Business law serves a variety of purposes some of which are listed below:

i) A comprehensive set of standards established universally: Business laws are comprehensive and uniform set of standards that are applicable to all business entities. Uniformity in laws helps in maintaining smooth relations between the businesses and its various stakeholders including consumers, suppliers, etc. It provides an environment where the businesses can function smoothly and efficiently as the same rule shall be applicable to all the business organisations falling in a particular category. However, there can be different compliances for different kinds of business organisations depending upon the size, nature of business activity or certain threshold limits. It also helps in identifying and establishing the rights and liabilities of the various parties interacting with each other. It provides a framework for reducing the harm caused to either party due to fraudulent or unethical activities. Business law also provides for steps that needs to be followed while conducting due diligence before engaging with a particular company. 

ii) Promoting industrial growth: Business laws not only provides different provisions for compliance for the business but also facilitate industrial growth by protecting and promoting the rights of businesses. Adherence to the rules prescribed by the range of laws falling under the domain of business facilitates businesses to achieve growth and success. Thus, business laws enable; capital formation, promote industrial relations, facilitation of licensing, ease of doing business, financial inclusion, etc. which promote economic growth. 

iii) Laying down the procedure for the establishment of business: The laws dealing with business provide the necessary framework required for the commencement of a business corporation along with building of a strong foundation for the business entity to thrive in the market. The formal process provided under the laws also facilitates successful conduct throughout the life-cycle of the business. For instance, Companies Act, 2013 lays out the steps involved in the incorporation of a company, and provisions related to the Articles of Association and the Memorandum of Association in detail. 

iv) Enforcement of Rights: Business laws provide provisions for judicially enforcing the rights of all the parties involved in a business transaction.

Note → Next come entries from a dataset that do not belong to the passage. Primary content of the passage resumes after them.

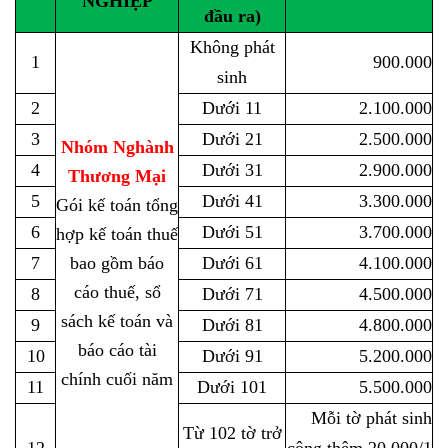
NGHIỆP
đầu ra)
Không phát
1
900.000
sinh
2
Dưới 11
2.100.000
3
Dưới 21
2.500.000
Nhóm Nghành
4
Dưới 31
2.900.000
Thương Mại
5
Dưới 41
3.300.000
Gói kế toán tổng
6
Dưới 51
3.700.000
hợp kế toán thuế
7
bao gồm báo
Dưới 61
4.100.000
cáo thuế, sổ
8
Dưới 71
4.500.000
sách kế toán và
9
Dưới 81
4.800.000
báo cáo tài
10
Dưới 91
5.200.000
chính cuối năm
11
Dưới 101
5.500.000
Mỗi tờ phát sinh
Từ
102 tờ
trở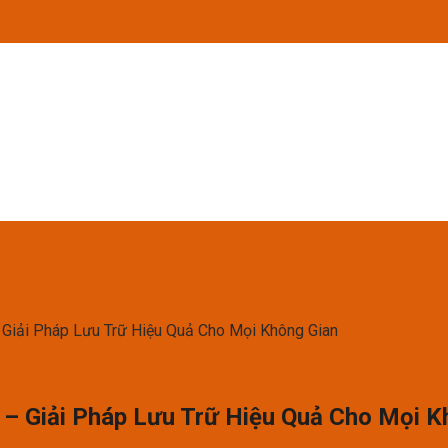
 Giải Pháp Lưu Trữ Hiệu Quả Cho Mọi Không Gian
 – Giải Pháp Lưu Trữ Hiệu Quả Cho Mọi K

Thus, the businesses can approach the court to enforce the claims against the debtors or right to a patent or copyright or the right to hold property, etc. Businesses also have a right to defend themselves in case actions are filed by the central, state and local bodies. Thus, businesses have been given the power of initiating legal action in case any legal compliance are breached by any outside party and also allowed to defend themselves against the litigation filed by the government for the various stakeholders. Various provisions aiding in carrying out the enforcement action have been provided in statutes for effective regulation of the business practices. 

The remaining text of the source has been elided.